Thursday, May 8, 2014: 3:20 p.m.
David Larssen , Schlumberger Water Services - Westbay, Burnaby, BC, Canada
William Black , Schlumberger Water Services - Westbay, Burnaby, BC, Canada
Walter Salden , Schlumberger Water Services - Westbay, Burnaby, BC, Canada
Alexandro Ley , Schlumberger Water Services - Westbay, Burnaby, BC, Canada
Daniel Gomes , Water Technologies, Waterloo Hydrogeologic, Denver, CO

Instrumentation of the deep (>2000 ft) groundwater environment for purposes of hydrogeologic testing, in-situ characterization, regional and local characterization and performance monitoring presents formidable challenges. High costs for drilling and completions, difficult access conditions, high ambient pressures and temperatures, difficult in-situ chemistry conditions combined with heightened health and safety concerns make it mandatory to extract the most scientific value from every borehole. These present challenges in selection of appropriate borehole completion technology.

Given the significant investment in borehole drilling and completion there is significantly increased demand for reliable, modular instrumentation suitable for multi-level applications to deliver high-quality, verifiable, defensible measurements from all of the features intersected by the borehole.
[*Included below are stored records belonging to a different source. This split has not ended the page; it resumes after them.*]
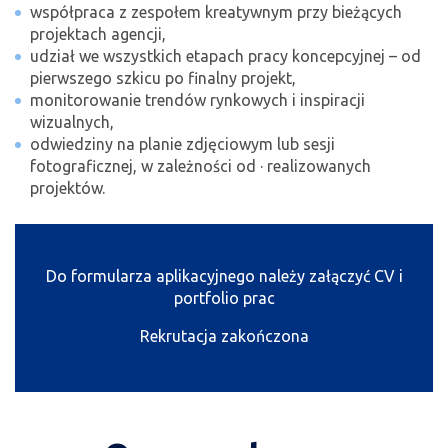
współpraca z zespołem kreatywnym przy bieżących
projektach agencji,
udział we wszystkich etapach pracy koncepcyjnej – od
pierwszego szkicu po finalny projekt,
monitorowanie trendów rynkowych i inspiracji
wizualnych,
odwiedziny na planie zdjęciowym lub sesji
fotograficznej, w zależności od · realizowanych
projektów.
Do formularza aplikacyjnego należy załączyć CV i
portfolio prac
Rekrutacja zakończona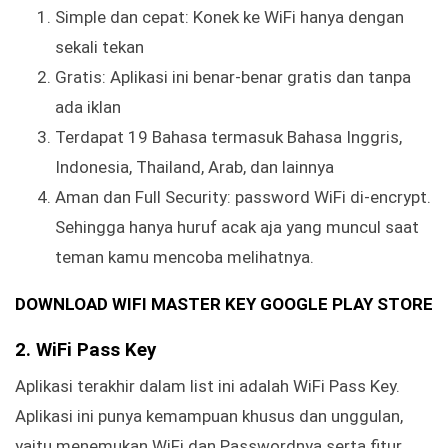
Simple dan cepat: Konek ke WiFi hanya dengan
sekali tekan
Gratis: Aplikasi ini benar-benar gratis dan tanpa
ada iklan
Terdapat 19 Bahasa termasuk Bahasa Inggris,
Indonesia, Thailand, Arab, dan lainnya
Aman dan Full Security: password WiFi di-encrypt.
Sehingga hanya huruf acak aja yang muncul saat
teman kamu mencoba melihatnya.
DOWNLOAD WIFI MASTER KEY GOOGLE PLAY STORE
2. WiFi Pass Key
Aplikasi terakhir dalam list ini adalah WiFi Pass Key.
Aplikasi ini punya kemampuan khusus dan unggulan,
yaitu menemukan WiFi dan Passwordnya serta fitur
Nested monitoring wells, typically used in the environmental industry, are cost-prohibitive in such environments and cannot deliver on the requirements for ease of installation, modularity, verification and defensibility.

The Westbay System is a modular borehole completion technology that has been used worldwide on deep groundwater investigations for over 30 years. With a strong background in applications for geologic repository studies involving instrumentation to depths of 4000 ft or more the Westbay System has been accepted internationally as a reliable, high quality technology suitable to meet the performance and flexibility demanded by such high-visibility projects. Other deep groundwater applications include mining projects and hydrogeologic testing and monitoring of deep sub-permafrost environments in Canada's Arctic. From this breadth of experience comes an understanding of industry best practices and the challenges of operation in the deep groundwater environment. This paper describes the Westbay design, typical deep groundwater applications and limitations, and presents example data from several different sites to illustrate how the requirements for high-quality, defensible data are met, and how such data are used in implementation of data gathering and decision-making processes.
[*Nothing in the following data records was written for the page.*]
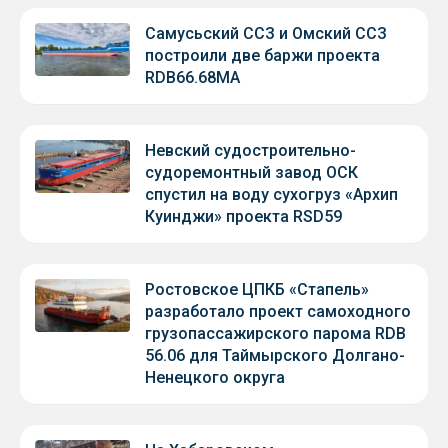
Самусьский ССЗ и Омский ССЗ
построили две баржи проекта
RDB66.68МА
Невский судостроительно-
судоремонтный завод ОСК
спустил на воду сухогруз «Архип
Куинджи» проекта RSD59
Ростовское ЦПКБ «Стапель»
разработало проект самоходного
грузопассажирского парома RDB
56.06 для Таймырского Долгано-
Ненецкого округа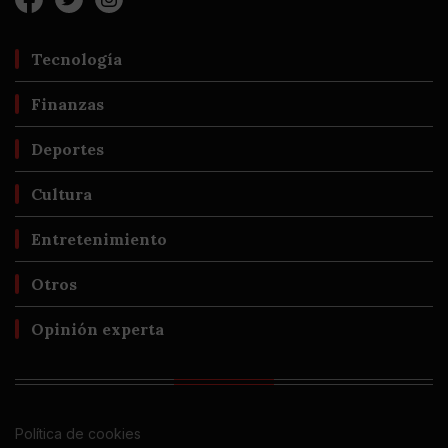
Tecnología
Finanzas
Deportes
Cultura
Entretenimiento
Otros
Opinión experta
Política de cookies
David Larssen, Schlumberger Water Services - Westbay, Burnaby, BC, Canada
David Larssen is a Geological Engineer (University of British Columbia, Canada, 1976) with over 30 years of experience working with advanced field instrumentation systems for hydrogeologic characterization and monitoring. His experience with world-leading groundwater instrumentation support his firm commitment to the highest quality standards in implementation, data collection and data management. Larsenn has expert knowledge in all significant Westbay System applications worldwide and has contributed to advanced development, patenting, and implementation of new instrumentation capabilities.
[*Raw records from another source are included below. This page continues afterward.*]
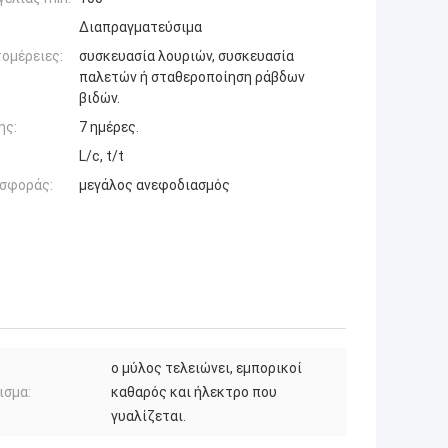
Διαπραγματεύσιμα
ομέρειες:
συσκευασία λουριών, συσκευασία
παλετών ή σταθεροποίηση ράβδων
βιδών.
ης:
7 ημέρες.
L/c, t/t
σφοράς:
μεγάλος ανεφοδιασμός
ο μύλος τελειώνει, εμπορικοί
ισμα:
καθαρός και ήλεκτρο που
γυαλίζεται.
William Black, Schlumberger Water Services - Westbay, Burnaby, BC, Canada
William Black is a Geological Engineer (University of British Columbia, Canada, 1978) with over 35 years of experience working with advanced field instrumentation systems for hydrogeologic characterization and monitoring. This includes 10 years as a field engineer and field services manager developing and implementing early installation and operating procedures for the Westbay System and over 20 more years as a senior technical advisor to Westbay clients worldwide.


Walter Salden, Schlumberger Water Services - Westbay, Burnaby, BC, Canada
Walter Salden is a Geological Engineer (University of British Columbia, Canada, 1985) with considerable experience in groundwater instrumentation for research applications. He spent three years as an invited International Research Fellow to the JAEA Mizunami repository research site in Japan where he contributed to the management and interpretation of detailed groundwater instrumentation during construction of a 1000 meter-deep exploration shaft.


Alexandro Ley, Schlumberger Water Services - Westbay, Burnaby, BC, Canada
Alexandro Ley has a degree in Electronics Engineering (Universidad de las Américas Puebla, Mexico). He has been with Schlumberger for over 20 years in a range of capacities. As the Westbay Manager in Schlumberger Water Services, Ley brings wide-ranging oilfield experience related to collection, visualization, and interpretation of deep subsurface information. His experience and focus on quality systems and pragmatic implementation of best practices brings a strong commitment to quality subsurface information as the basis for informed decision making.


Daniel Gomes, Water Technologies, Waterloo Hydrogeologic, Denver, CO
Mr. Gomes is Waterloo Hydrogeologic’s Consulting Manager, with over 29 years of experience in groundwater flow and solute transport assessment and modeling. He received his BSC. in Geology (1985) and M.Sc. in Hydrogeology (2004) from the University of São Paulo, supervised by Dr. Bob Cleary. Prior to this position Mr. Gomes worked for Schlumberger Water Services and served as a technical expert for several agencies of the United Nations system. He is currently the main instructor Of NGWA’s New Modflow Short Training Course.